Pacific Rim Institute welcomes new director

Months after Robert Pelant left PRI, Forrest Inslee was chosen to lead the nonprofit.

Four months after Robert Pelant left the Pacific Rim Institute on Dec. 29, the nonprofit chose Forrest Inslee to lead the mission to restore native habitats in the Puget Sound area.

Inslee, who is also the cousin of Washington Gov. Jay Inslee, became the executive director in April, but had previously worked with the institute back when he worked with the Au Sable Institute of Environmental Studies.

The Au Sable Institute, which was based in Michigan, had established a second campus at Camp Casey in 1997, later selling 175 acres of land to the Pacific Rim Institute which Pelant founded to save the prairies from development.

Inslee lives in Edmonds and splits his time between the Pacific Rim Institute and Circlewood, a community of people on Camano Island that seeks to live in better harmony with people, the earth and faith.

Over the years, the Pacific Rim Institute has had many successes. In particular, in 2023, the institute’s contributions helped remove the golden paintbrush from the Endangered Species Act’s list.

While this was a great accomplishment, Inslee and his team are already looking at other species to remove from that list, such as Taylor’s checkerspot, a species that risks going extinct due to severe weather events and invasive species.

The good news, Inslee said, is that the golden paintbrush — which the institute has in abundance — is one of the butterfly’s main food sources.

The Pacific Rim Institute is currently working with the Whidbey Camano Land Trust and the Navy to put most of the 175 acres of land into a conservation easement in 2025, which would protect the prairies from future development.

The institute is also thinking of creating more opportunities for youth, such as ecological restoration internships, which according to Inslee might become a reality this fall.

In May, the Pacific Rim Institute hosted the annual Camas Bake, a four-day event coordinated by the Coast Salish Youth Coalition that brings together over a hundred indigenous people from local tribes who come to share the tradition of camas prairie management and to cook camas and venison meat.

Following the event, Inslee felt inspired to look into more ways to strengthen relationships with indigenous groups and the surrounding community.

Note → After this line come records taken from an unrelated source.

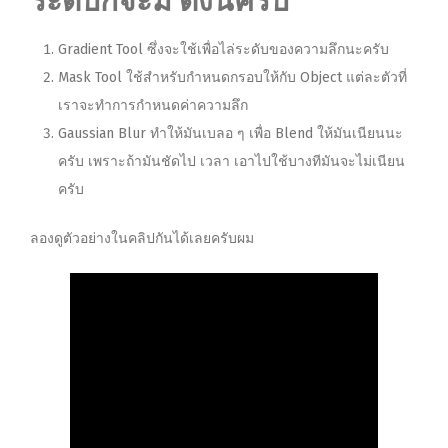
ระดับก็จะมี ดังนี้ครับ
Gradient Tool ซึ่งจะใช้เพื่อไล่ระดับของความลึกนะครับ
Mask Tool ใช้สำหรับกำหนดกรอบให้กับ Object แต่ละตัวที่
เราจะทำการกำหนดค่าความลึก
Gaussian Blur ทำให้มันเบลอ ๆ เพื่อ Blend ให้มันเนียนนะ
ครับ เพราะถ้ามันชัดไป เวลา เอาไปใช้บางทีมันจะไม่เนียน
ครับ
ลองดูตัวอย่างในคลิปกันได้เลยครับผม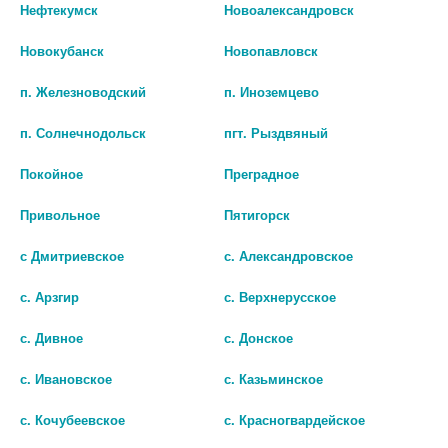
Спеццена
Спеццена
Нефтекумск
Новоалександровск
Новокубанск
Новопавловск
п. Железноводский
п. Иноземцево
п. Солнечнодольск
пгт. Рыздвяный
Покойное
Преградное
ЗИРТЕК 10МГ/МЛ. 20МЛ.
АФОБАЗОЛ 10МГ. №60 ТАБ.
КАПЛИ Д/ПРИЕМА ВНУТРЬ
0144
Привольное
Пятигорск
ФЛ.
545
681.25 руб.
с Дмитриевское
с. Александровское
200
Скидка %
20
235.29 руб.
Скидка %
15
с. Арзгир
с. Верхнерусское
В КОРЗИНУ
с. Дивное
с. Донское
В КОРЗИНУ
с. Ивановское
с. Казьминское
Спеццена
с. Кочубеевское
с. Красногвардейское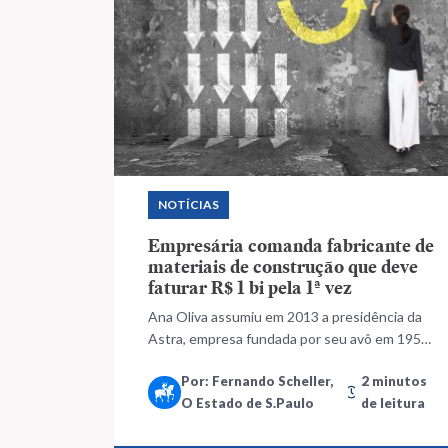
NOTÍCIAS
Empresária comanda fabricante de
materiais de construção que deve
faturar R$ 1 bi pela 1ª vez
Ana Oliva assumiu em 2013 a presidência da
Astra, empresa fundada por seu avô em 1957
e que é dona da marca Japi, e agora se prepara
Por: Fernando Scheller,
2 minutos
para inaugurar a primeira loja própria
O Estado de S.Paulo
de leitura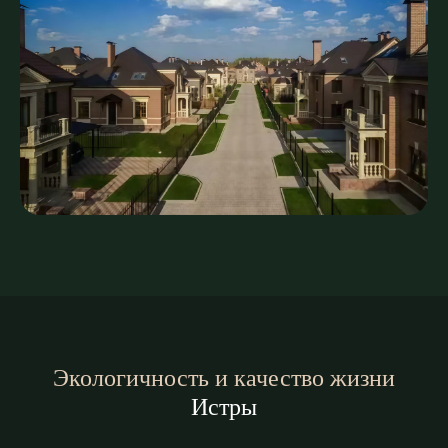
Экологичность и качество жизни
Истры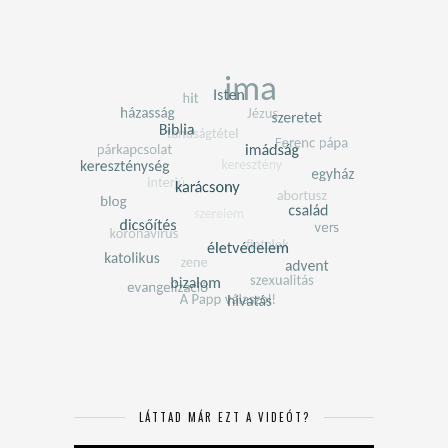
LÁTTAD MÁR EZT A VIDEÓT?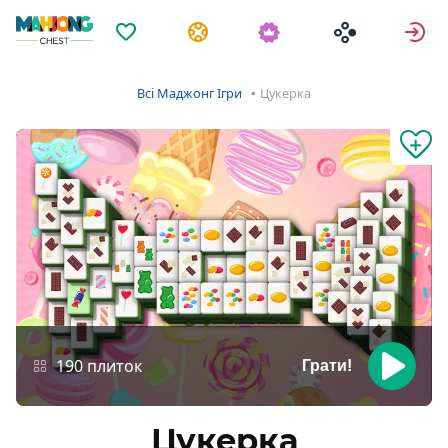
Обране
Завдання
У
Всі Маджонг Ігри
Цукерка
190 плиток
Грати!
Цукерка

After he landed the job, he was impressed to see how important the institute is to many people.

“(Robert) has created an organization that’s so heavily embedded in the community and so intimately connected with other like-minded organizations,” he said. “It really takes a person who has that relationship building capacity to run what he has built.”

A previous version of this story inaccurately stated Forrest Inslee worked for the Au Sable Institute, when in fact he had worked with the institute. Furthermore, the story reported that the camas is one of the main food sources for the Taylor’s checkerspot butterfly, when it’s actually the golden paintbrush. We regret the errors.